Things to consider before implementing
- Role mapping: Clearly define how AD groups align with your organization's roles.
- Sync frequency: Set a schedule that balances performance and security.
- Compliance & auditing: Log all changes to meet compliance requirements.
By planning ahead, you can ensure a smooth integration that keeps your organization secure and well-organized.

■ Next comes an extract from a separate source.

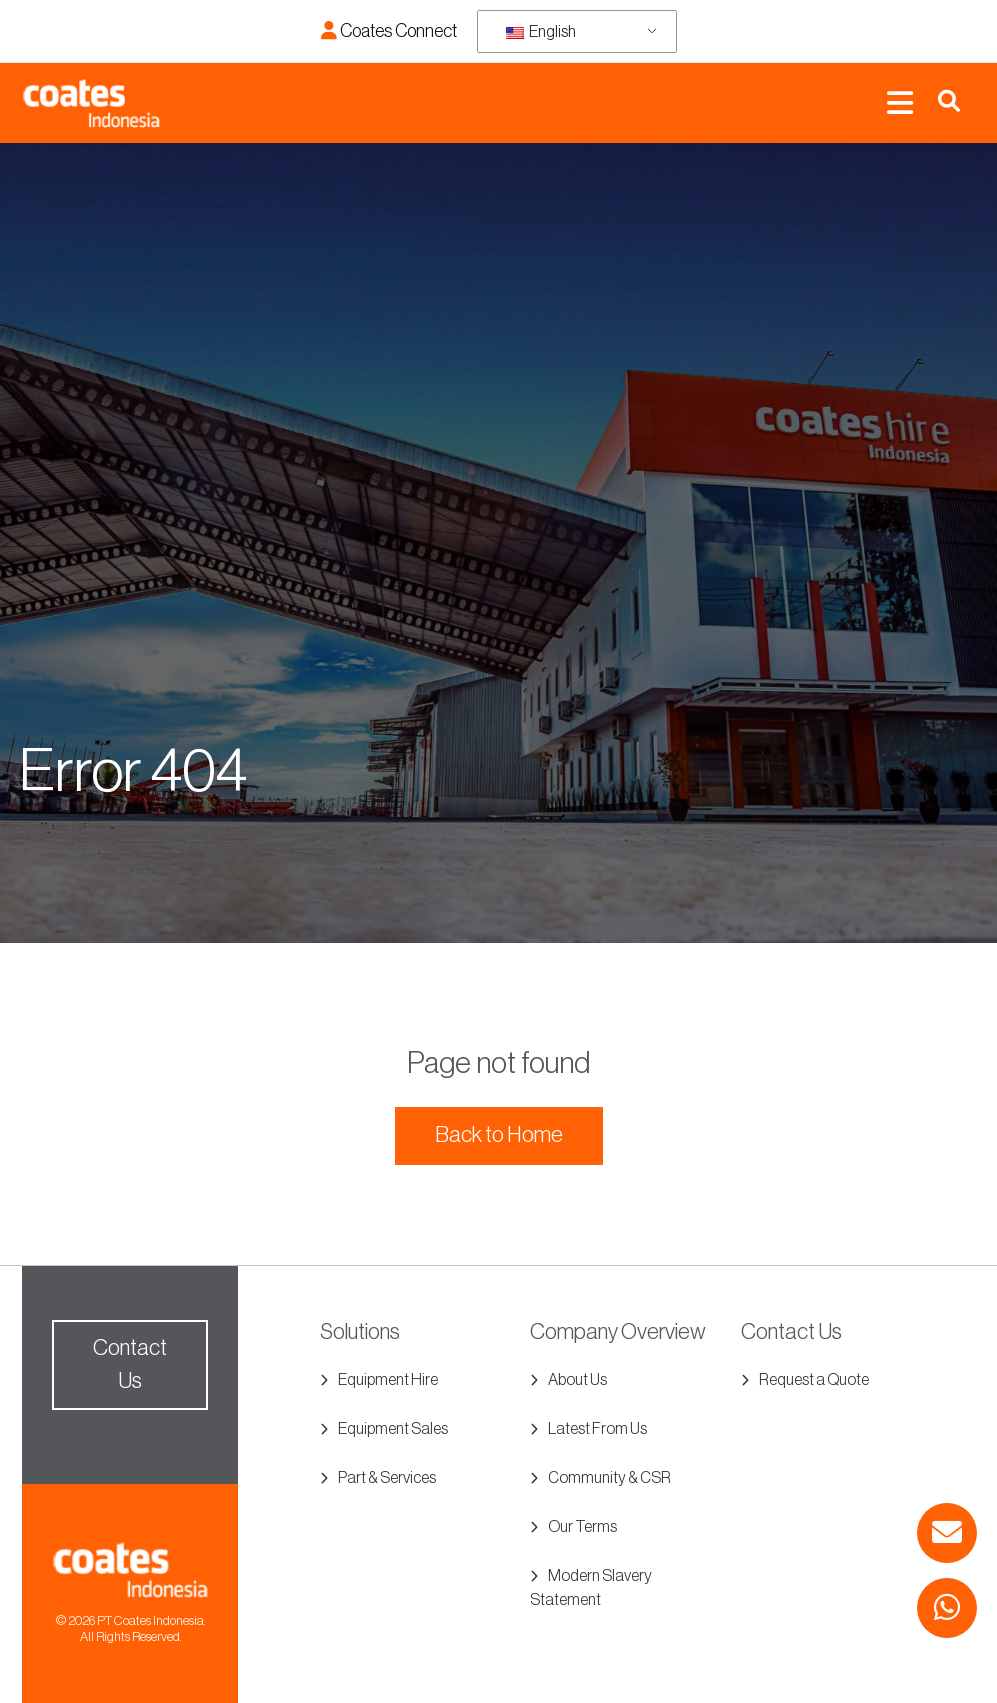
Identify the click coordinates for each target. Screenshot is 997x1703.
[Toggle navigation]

Maintainability: scripting for multiple organizations and access rights
As your enterprise scales, automating the management of permissions across multiple organizations is essential for maintainability.
Key Practices:
Automating the management of permissions across multiple organizations is crucial for maintaining efficiency and security as your enterprise grows. This section provides key practices for scripting and automation to ensure consistent and scalable permission management. By following these practices, you can streamline administrative tasks, reduce manual errors, and maintain a secure and well-organized environment.
- Modularity: Develop scripts in modular components to handle different organizations with minimal changes.
- Reusability: Create reusable functions or modules to perform common permission tasks.
- Testing: Thoroughly test scripts in a controlled environment before deployment.
- Logging: Implement detailed logging to track changes and facilitate troubleshooting.
- Version Control: Use version control systems (like Git) to manage script revisions and collaborate with team members.